Translation begins at a DNA start codon (ATG) and usually ends at a stop codon (usually TAA, TAG, or TGA). In this ciliate, its familiar ending system has been rearranged. This discovery shows that even one of biology’s most conserved systems may be more flexible than expected.
The researchers’ genome and transcriptome analyzes also identified suppressor tRNA genes that match the reassigned codons, supporting the conclusion that organisms do indeed read these previous stop signals as amino acids. This study found that UAA encodes lysine and UAG encodes glutamic acid.
Subsequent research revealed that ciliates break genetic rules.
Follow-up studies have reinforced the idea that ciliates are an unusually rich source of surprising genetic code. in 2024 PLOS Genetics In the study, researchers reported multiple independent reassignments of the UAG stop codon in phyllopharyngeal ciliates. Some uncultivated ciliates in the TARA Oceans dataset appear to use UAG to code for leucine, while Hartmannula sinica and Trochilia petrani were found to use UAG to code for glutamine.

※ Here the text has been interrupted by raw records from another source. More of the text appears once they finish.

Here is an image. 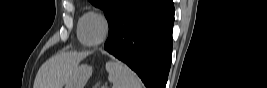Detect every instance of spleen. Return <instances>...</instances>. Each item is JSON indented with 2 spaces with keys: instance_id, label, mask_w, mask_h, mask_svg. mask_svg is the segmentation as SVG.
Listing matches in <instances>:
<instances>
[{
  "instance_id": "1",
  "label": "spleen",
  "mask_w": 267,
  "mask_h": 88,
  "mask_svg": "<svg viewBox=\"0 0 267 88\" xmlns=\"http://www.w3.org/2000/svg\"><path fill=\"white\" fill-rule=\"evenodd\" d=\"M106 70L109 81L113 88H142L143 84L139 77L127 65L120 61H108Z\"/></svg>"
}]
</instances>
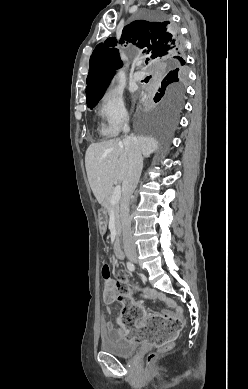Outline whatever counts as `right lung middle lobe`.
Returning <instances> with one entry per match:
<instances>
[{"instance_id": "dd1d6c3e", "label": "right lung middle lobe", "mask_w": 248, "mask_h": 389, "mask_svg": "<svg viewBox=\"0 0 248 389\" xmlns=\"http://www.w3.org/2000/svg\"><path fill=\"white\" fill-rule=\"evenodd\" d=\"M146 17L153 22H165L159 11L147 12ZM173 63L162 69L155 88L154 101L158 102L153 115L144 119V129L162 141H167L169 130L175 124L182 109L185 96L186 68ZM106 88L86 97L87 106L93 108L102 98Z\"/></svg>"}]
</instances>
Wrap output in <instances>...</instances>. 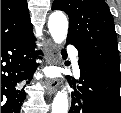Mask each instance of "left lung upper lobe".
I'll list each match as a JSON object with an SVG mask.
<instances>
[{"label": "left lung upper lobe", "instance_id": "left-lung-upper-lobe-1", "mask_svg": "<svg viewBox=\"0 0 121 113\" xmlns=\"http://www.w3.org/2000/svg\"><path fill=\"white\" fill-rule=\"evenodd\" d=\"M52 10L69 16L67 41L79 53L120 81L114 21L104 0H54Z\"/></svg>", "mask_w": 121, "mask_h": 113}]
</instances>
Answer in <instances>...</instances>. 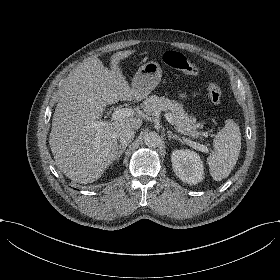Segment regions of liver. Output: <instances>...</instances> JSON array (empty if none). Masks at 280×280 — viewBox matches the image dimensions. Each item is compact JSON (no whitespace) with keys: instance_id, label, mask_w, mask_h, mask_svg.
Returning a JSON list of instances; mask_svg holds the SVG:
<instances>
[{"instance_id":"1","label":"liver","mask_w":280,"mask_h":280,"mask_svg":"<svg viewBox=\"0 0 280 280\" xmlns=\"http://www.w3.org/2000/svg\"><path fill=\"white\" fill-rule=\"evenodd\" d=\"M129 53L118 52L114 63ZM145 97L140 90L130 89L116 69L110 71L97 58L71 72L64 80L50 133L58 168L79 183H92L101 177L117 151V132L139 129L142 124L135 117L102 122L103 108L118 100L139 102Z\"/></svg>"}]
</instances>
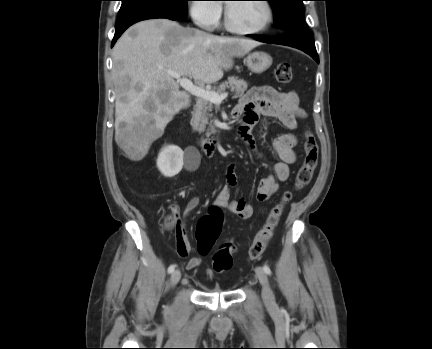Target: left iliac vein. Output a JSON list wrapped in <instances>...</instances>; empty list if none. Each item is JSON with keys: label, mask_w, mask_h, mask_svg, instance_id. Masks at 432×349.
Segmentation results:
<instances>
[{"label": "left iliac vein", "mask_w": 432, "mask_h": 349, "mask_svg": "<svg viewBox=\"0 0 432 349\" xmlns=\"http://www.w3.org/2000/svg\"><path fill=\"white\" fill-rule=\"evenodd\" d=\"M255 272L260 281V284L262 285V297L265 304L271 308L275 307L276 302H275L274 294L269 286L268 278L265 271L261 267H257L255 269Z\"/></svg>", "instance_id": "1"}]
</instances>
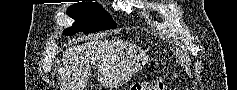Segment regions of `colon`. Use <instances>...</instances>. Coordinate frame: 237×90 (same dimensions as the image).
Instances as JSON below:
<instances>
[{"label":"colon","mask_w":237,"mask_h":90,"mask_svg":"<svg viewBox=\"0 0 237 90\" xmlns=\"http://www.w3.org/2000/svg\"><path fill=\"white\" fill-rule=\"evenodd\" d=\"M165 88L162 80L152 82H137L130 87V90H163Z\"/></svg>","instance_id":"obj_1"}]
</instances>
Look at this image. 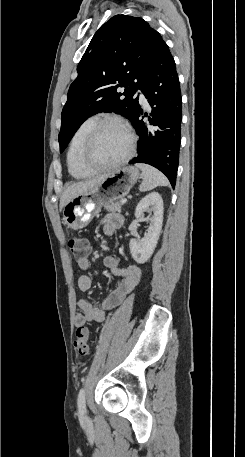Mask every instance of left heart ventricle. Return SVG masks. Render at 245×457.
Returning <instances> with one entry per match:
<instances>
[{
	"label": "left heart ventricle",
	"mask_w": 245,
	"mask_h": 457,
	"mask_svg": "<svg viewBox=\"0 0 245 457\" xmlns=\"http://www.w3.org/2000/svg\"><path fill=\"white\" fill-rule=\"evenodd\" d=\"M129 144L128 137L116 128L104 129L86 153L87 162L102 167L121 156Z\"/></svg>",
	"instance_id": "1"
}]
</instances>
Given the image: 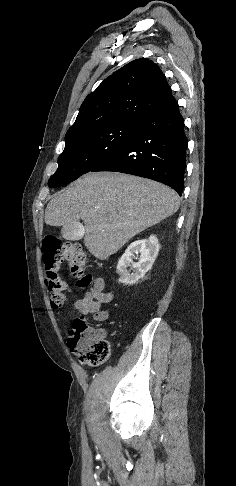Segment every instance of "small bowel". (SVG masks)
I'll use <instances>...</instances> for the list:
<instances>
[{"mask_svg": "<svg viewBox=\"0 0 236 486\" xmlns=\"http://www.w3.org/2000/svg\"><path fill=\"white\" fill-rule=\"evenodd\" d=\"M113 293L106 290L105 282L102 278H96L93 287L87 291L83 297L76 300L75 311L79 315H91L96 322L106 321L110 316V308L102 309L103 305H110L113 300ZM105 337L106 331L99 330Z\"/></svg>", "mask_w": 236, "mask_h": 486, "instance_id": "small-bowel-1", "label": "small bowel"}]
</instances>
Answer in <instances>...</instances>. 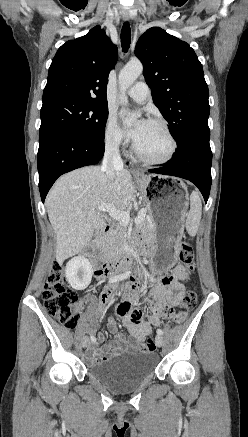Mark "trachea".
Wrapping results in <instances>:
<instances>
[{
  "mask_svg": "<svg viewBox=\"0 0 248 437\" xmlns=\"http://www.w3.org/2000/svg\"><path fill=\"white\" fill-rule=\"evenodd\" d=\"M131 43V29L128 22H125L122 26L121 30V46L123 49V52H127L130 48Z\"/></svg>",
  "mask_w": 248,
  "mask_h": 437,
  "instance_id": "obj_1",
  "label": "trachea"
}]
</instances>
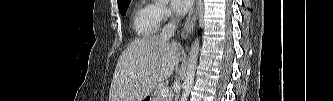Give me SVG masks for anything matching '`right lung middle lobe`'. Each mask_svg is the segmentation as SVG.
Here are the masks:
<instances>
[{"mask_svg": "<svg viewBox=\"0 0 333 101\" xmlns=\"http://www.w3.org/2000/svg\"><path fill=\"white\" fill-rule=\"evenodd\" d=\"M130 1L131 0H126V1L122 2L121 4H118V8H119L121 15L126 14Z\"/></svg>", "mask_w": 333, "mask_h": 101, "instance_id": "right-lung-middle-lobe-1", "label": "right lung middle lobe"}]
</instances>
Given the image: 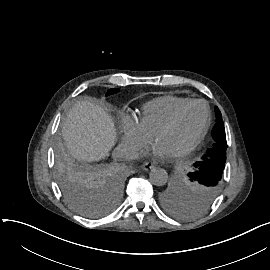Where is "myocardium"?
Segmentation results:
<instances>
[{"label":"myocardium","mask_w":270,"mask_h":270,"mask_svg":"<svg viewBox=\"0 0 270 270\" xmlns=\"http://www.w3.org/2000/svg\"><path fill=\"white\" fill-rule=\"evenodd\" d=\"M202 105L205 109V122L204 125L200 131V133L197 135V137L184 149H182L181 151L177 152L176 155L178 157H183L188 155L189 153H191L192 151H194L196 149V147L201 143V141L203 140L205 134L207 133V130L210 126V122H211V113H210V109L207 105V103L203 100H192L189 103H187L186 105H184L182 108H180L174 115H172L164 124H162L154 133V137L156 138V136L166 130H169L171 128H173L181 119V117L183 116V114L192 106L194 105Z\"/></svg>","instance_id":"f54148a6"}]
</instances>
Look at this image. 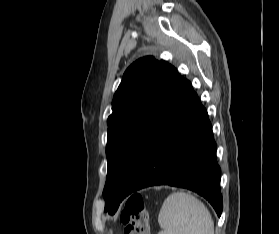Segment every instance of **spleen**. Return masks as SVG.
Segmentation results:
<instances>
[{
    "label": "spleen",
    "instance_id": "3e777b00",
    "mask_svg": "<svg viewBox=\"0 0 279 234\" xmlns=\"http://www.w3.org/2000/svg\"><path fill=\"white\" fill-rule=\"evenodd\" d=\"M158 234H214V223L207 207L185 192L169 195L160 209Z\"/></svg>",
    "mask_w": 279,
    "mask_h": 234
}]
</instances>
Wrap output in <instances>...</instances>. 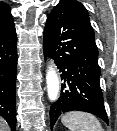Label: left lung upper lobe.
Segmentation results:
<instances>
[{
    "instance_id": "left-lung-upper-lobe-1",
    "label": "left lung upper lobe",
    "mask_w": 117,
    "mask_h": 131,
    "mask_svg": "<svg viewBox=\"0 0 117 131\" xmlns=\"http://www.w3.org/2000/svg\"><path fill=\"white\" fill-rule=\"evenodd\" d=\"M60 2L68 3L74 9V11L78 14L82 24L84 25L91 43L96 47L94 30L90 24L89 15L86 8L76 0H61Z\"/></svg>"
}]
</instances>
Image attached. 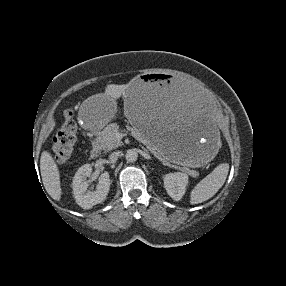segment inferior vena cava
I'll return each instance as SVG.
<instances>
[{
  "instance_id": "1",
  "label": "inferior vena cava",
  "mask_w": 286,
  "mask_h": 286,
  "mask_svg": "<svg viewBox=\"0 0 286 286\" xmlns=\"http://www.w3.org/2000/svg\"><path fill=\"white\" fill-rule=\"evenodd\" d=\"M119 156H120V152H113V153H111L109 155V162L110 163H115L118 160Z\"/></svg>"
}]
</instances>
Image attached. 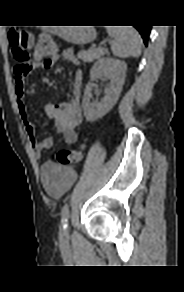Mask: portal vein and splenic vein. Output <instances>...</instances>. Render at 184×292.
Wrapping results in <instances>:
<instances>
[{"label": "portal vein and splenic vein", "mask_w": 184, "mask_h": 292, "mask_svg": "<svg viewBox=\"0 0 184 292\" xmlns=\"http://www.w3.org/2000/svg\"><path fill=\"white\" fill-rule=\"evenodd\" d=\"M100 50L102 51L103 50V48L102 47H100ZM105 50V49H104Z\"/></svg>", "instance_id": "18ae733b"}]
</instances>
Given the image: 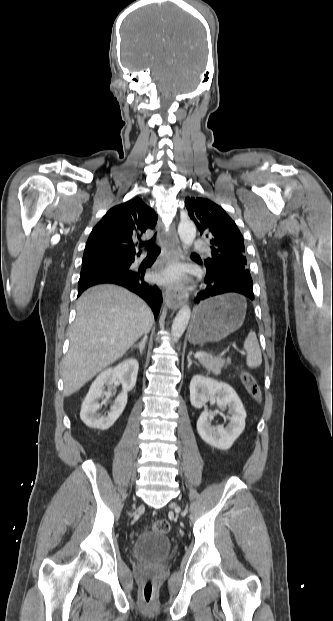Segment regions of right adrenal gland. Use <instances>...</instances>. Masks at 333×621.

Subsequent studies also found that while UAA remains the preferred stop codon in chloropharyngeal ciliates, UAG repeatedly transitions to a protein-coding role. This finding points to repeated changes in the genetic code of poorly studied microbial eukaryotes and supports the idea that ciliates are one of the strongest exceptions to the standard genetic code.
Taken together, these findings suggest that the genetic code is not as fixed as once thought. For most organisms, rules are surprisingly stable. But in overlooked microorganisms, especially ciliates, evolution has repeatedly discovered ways to edit instructions.
Funding and publication
The original study was PLOS Genetics This was funded by the Wellcome Trust as part of the Darwin Tree of Life project and supported by Earlham Institute core funding from the Biotechnology and Biological Sciences Research Council (BBSRC), part of UKRI. This publication reported sequence data and genome assembly resources stored in public repositories.